Com a atualização do sedã, a Chevrolet priorizou espaço, conforto, silêncio, segurança e conectividade. "Ele dá a sensação de prestígio, sofisticação e exclusividade", resumiu o executivo de Marketing, reforçando que o preço não é o principal fator de compra, uma vez que o cliente do Cruze é "um entusiasta tecnológico".
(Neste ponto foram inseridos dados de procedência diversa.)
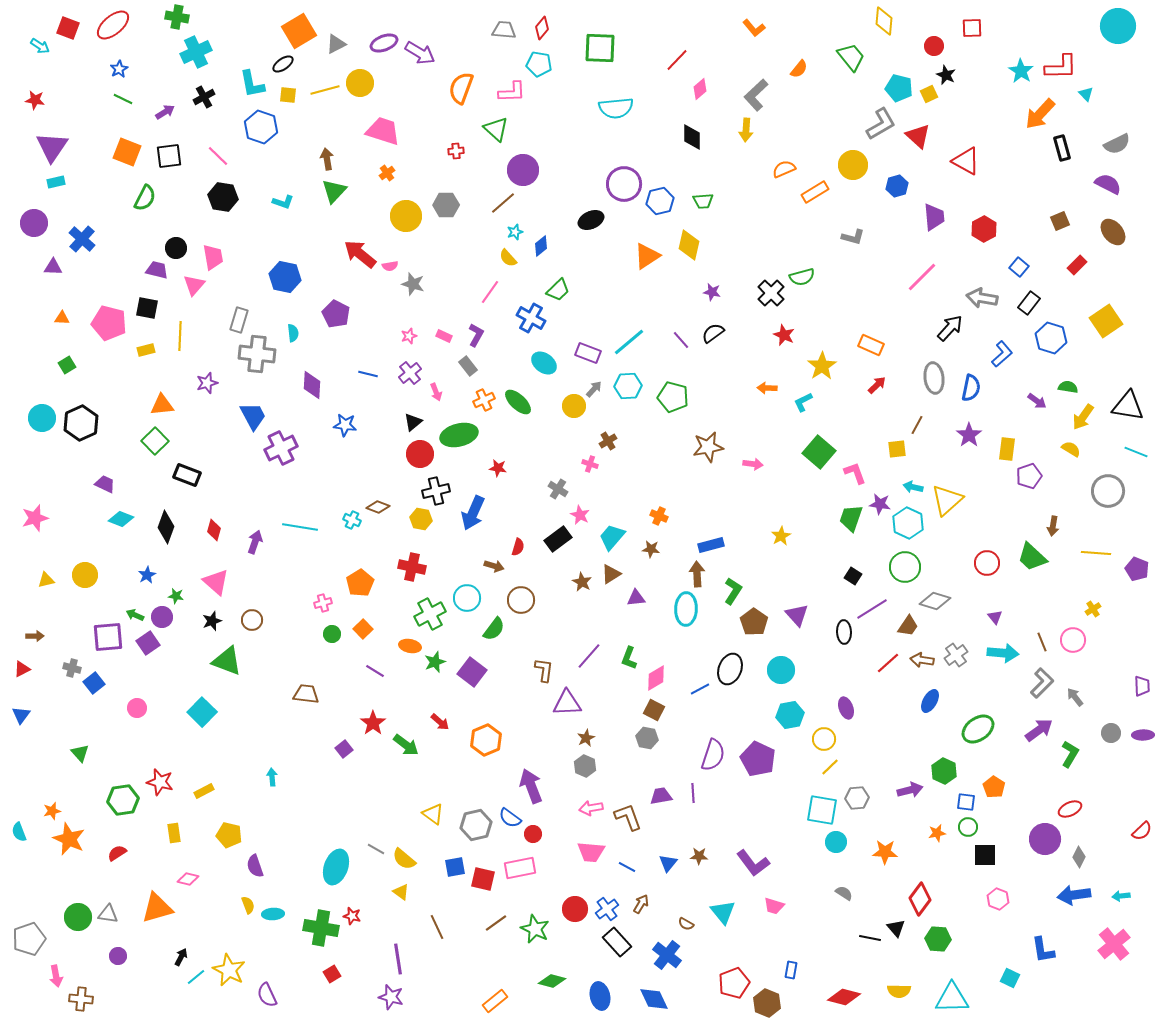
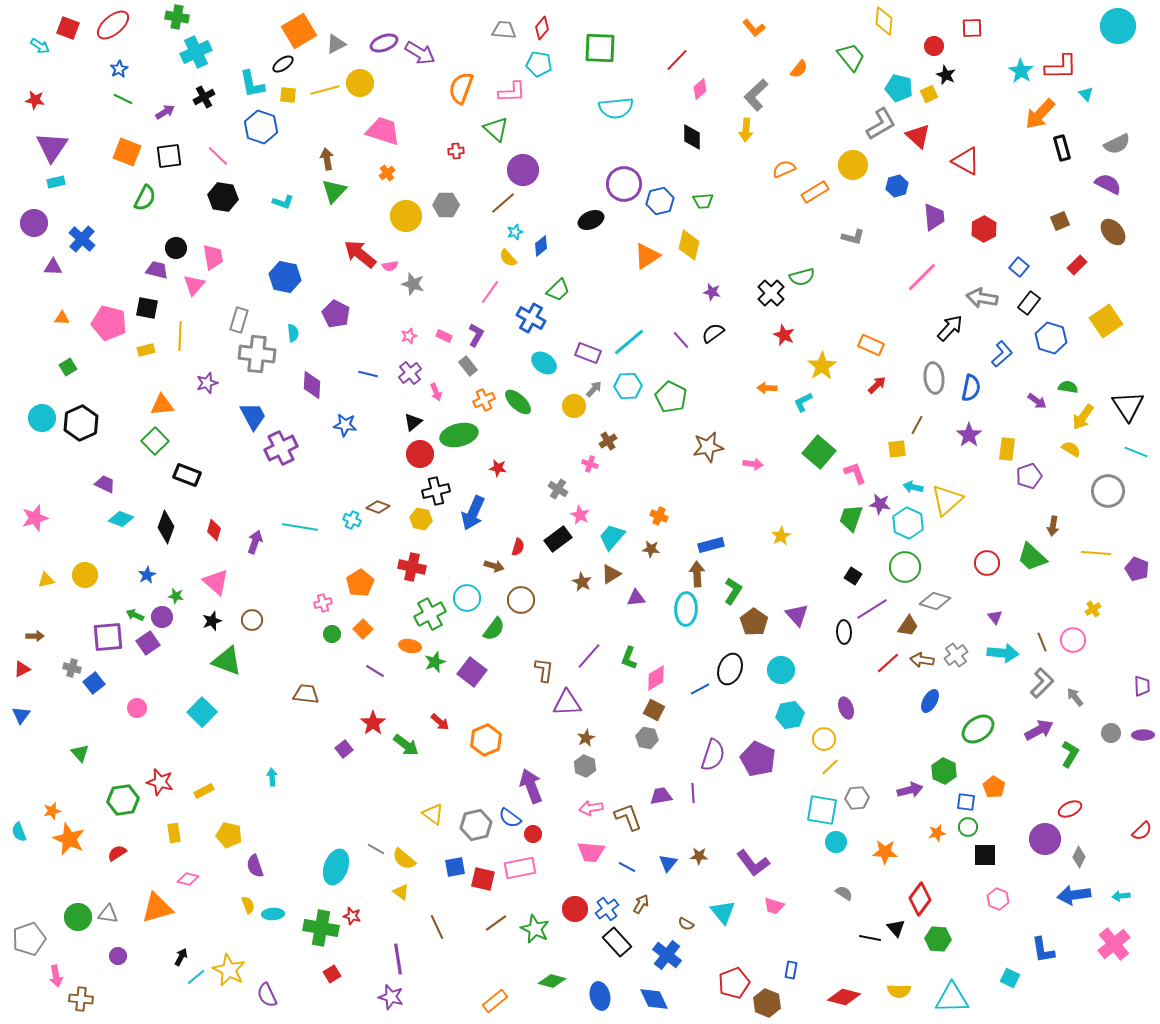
green square at (67, 365): moved 1 px right, 2 px down
green pentagon at (673, 397): moved 2 px left; rotated 12 degrees clockwise
black triangle at (1128, 406): rotated 48 degrees clockwise
purple arrow at (1039, 730): rotated 8 degrees clockwise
O Cruze 2017 chega às concessionárias brasileiras em julho como um cupê de quatro portas. Traz motor 1.4 Turbo Flex e transmissão automática de seis velocidades, calibrada para proporcionar baixo consumo, semelhante ao de um compacto popular. Conforme dados do Instituto Nacional de Metrologia, Qualidade e Tecnologia (Inmetro), o sedã percorre, com gasolina, 11,2 km/l na cidade e 14 km/l na estrada e com etanol, 7,6 km/l e 9,6 km/l, respectivamente.
"Desenvolver esse carro foi uma aula de engenharia", definiu a responsável pelo setor de Engenharia da GM, Fabiola Rogano. Ela destacou que a montadora investiu em tecnologia que se traduz em dados, além de uma arquitetura premiada. Entre as principais inovações do sedã 2017, Fabiola citou a maior distância entre-eixos da categoria, o aumento na distância da cabeça do passageiro em relação ao teto e no espaço para os joelhos, "que triplicou". Para incrementar o conforto, a montadora trabalho as colunas e a área envidraçada do carro.
Segundo Fabiola, o Cruze está 21% mais leve e 25% mais rígido em torção. O coeficiente aerodinâmico foi melhorado em 15%, diminuindo em 16% o arrasto dos pneus. "O motor 1.4 Turbo Flex oferece mais torque, mais potência e 30% mais economia de combustível. Além disso, a calibração da suspensão foi feita por engenheiros brasileiros, otimizando o veículo para o Brasil", avaliou a executiva, citando que a potência de 153 cavalos e os 24,5 kgfm de torque do propulsor permitem uma aceleração de 0 a 100 km/h em nove segundos.
Fabiola explicou que o equilíbrio dinâmico do sedã foi obtido colocando as baterias na traseira do veículo. Ela destacou ainda a melhora no nível de ruído de médio para premium. "O ruído do motor foi reduzido em 50% e a cabine ficou 13% mais silenciosa."